The main trust fund behind Medicare, the U.S. health-care program for the elderly and disabled, will be exhausted in 2026, three years earlier than was projected a year ago, the government said Tuesday.
Medicare's Board of Trustees blamed the earlier depletion forecast on lower payroll taxes in 2017 as a result of lower wages, less revenue from taxing Social Security benefits and higher-than-expected spending last year.
"As in past years, the Trustees have determined that the fund is not adequately financed over the next 10 years," the report said.
Each year, the trustees project the long-term finances of Medicare, which covers about 58 million Americans. Medicare spent $710 billion in 2017, according to the report, making it the single biggest purchaser of health services in the U.S. The trustees include Treasury Secretary Steven Mnuchin and Health and Human Services Secretary Alex Azar.

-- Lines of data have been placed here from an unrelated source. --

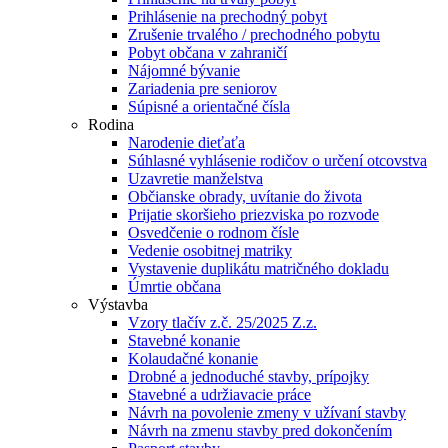
Prihlásenie na prechodný pobyt
Zrušenie trvalého / prechodného pobytu
Pobyt občana v zahraničí
Nájomné bývanie
Zariadenia pre seniorov
Súpisné a orientačné čísla
Rodina
Narodenie dieťaťa
Súhlasné vyhlásenie rodičov o určení otcovstva
Uzavretie manželstva
Občianske obrady, uvítanie do života
Prijatie skoršieho priezviska po rozvode
Osvedčenie o rodnom čísle
Vedenie osobitnej matriky
Vystavenie duplikátu matričného dokladu
Úmrtie občana
Výstavba
Vzory tlačív z.č. 25/2025 Z.z.
Stavebné konanie
Kolaudačné konanie
Drobné a jednoduché stavby, prípojky
Stavebné a udržiavacie práce
Návrh na povolenie zmeny v užívaní stavby
Návrh na zmenu stavby pred dokončením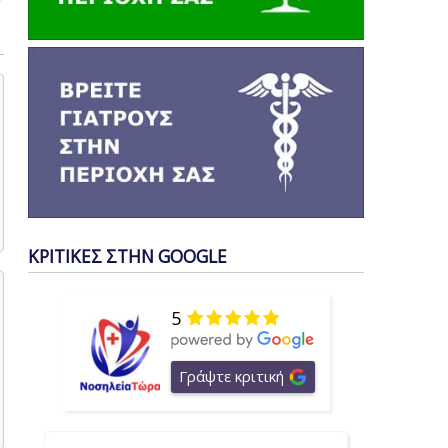
ΚΡΙΤΙΚΕΣ ΣΤΗΝ GOOGLE
5
Γράψτε κριτική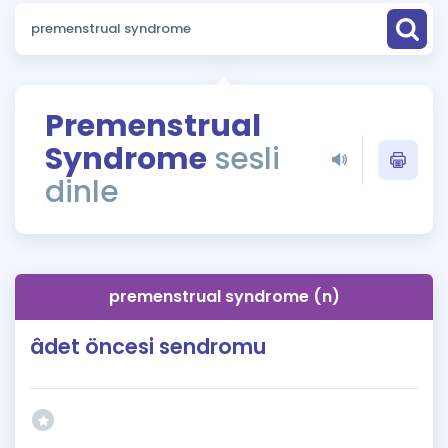
Puan Hesaplama
Rehberlik Aracı
ÖSYM Sınav Takvimi
Premenstrual
Syndrome
sesli
Kampanyalar
dinle
Blog
İngilizce Gramer
premenstrual syndrome (n)
âdet öncesi sendromu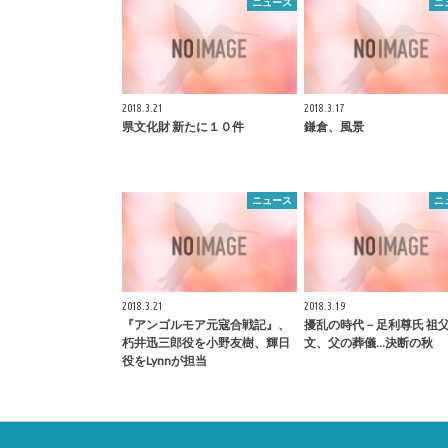
ニュース
ニ
2018.3.21
2018.3.17
県文化財 新たに１０件
鎌倉
、風景
ニュース
ニ
2018.3.21
2018.3.19
『アンゴルモア元寇合戦記』、
擾乱の時代－足利尊氏 祖
朽井迅三郎役を小野友樹、輝日
文、父の葬儀…決断の秋
役をLynnが担当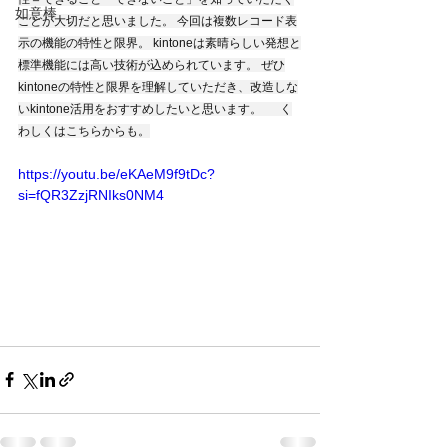
如意棒
ことが大切だと思いました。 今回は複数レコード表
示の機能の特性と限界。 kintoneは素晴らしい発想と
標準機能には高い技術が込められています。 ぜひ
kintoneの特性と限界を理解していただき、改造しな
いkintone活用をおすすめしたいと思います。 　 く
わしくはこちらからも。
https://youtu.be/eKAeM9f9tDc?
si=fQR3ZzjRNIks0NM4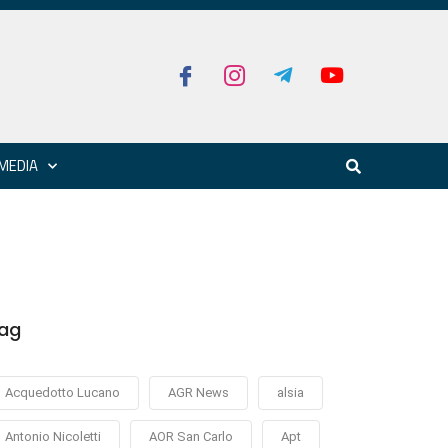
MEDIA
ag
Acquedotto Lucano
AGR News
alsia
Antonio Nicoletti
AOR San Carlo
Apt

Medicare's trust fund pays for hospital visits, nursing care and related services under what's known as Part A of the program, which was created in 1965. Medicare Part B, which covers outpatient visits, and Part D, which pays for most prescription drugs, are paid for in part by general revenue and by individuals' premiums. That means those programs don't face a risk of funds running out.
The trustees expect Medicare spending "will increase in future years at a faster pace than either aggregate workers' earnings or the economy overall."
Medicare spending as a percentage of gross domestic product totaled 3.7% in 2017, and the trustees project it will increase to at least 6.2% by 2092.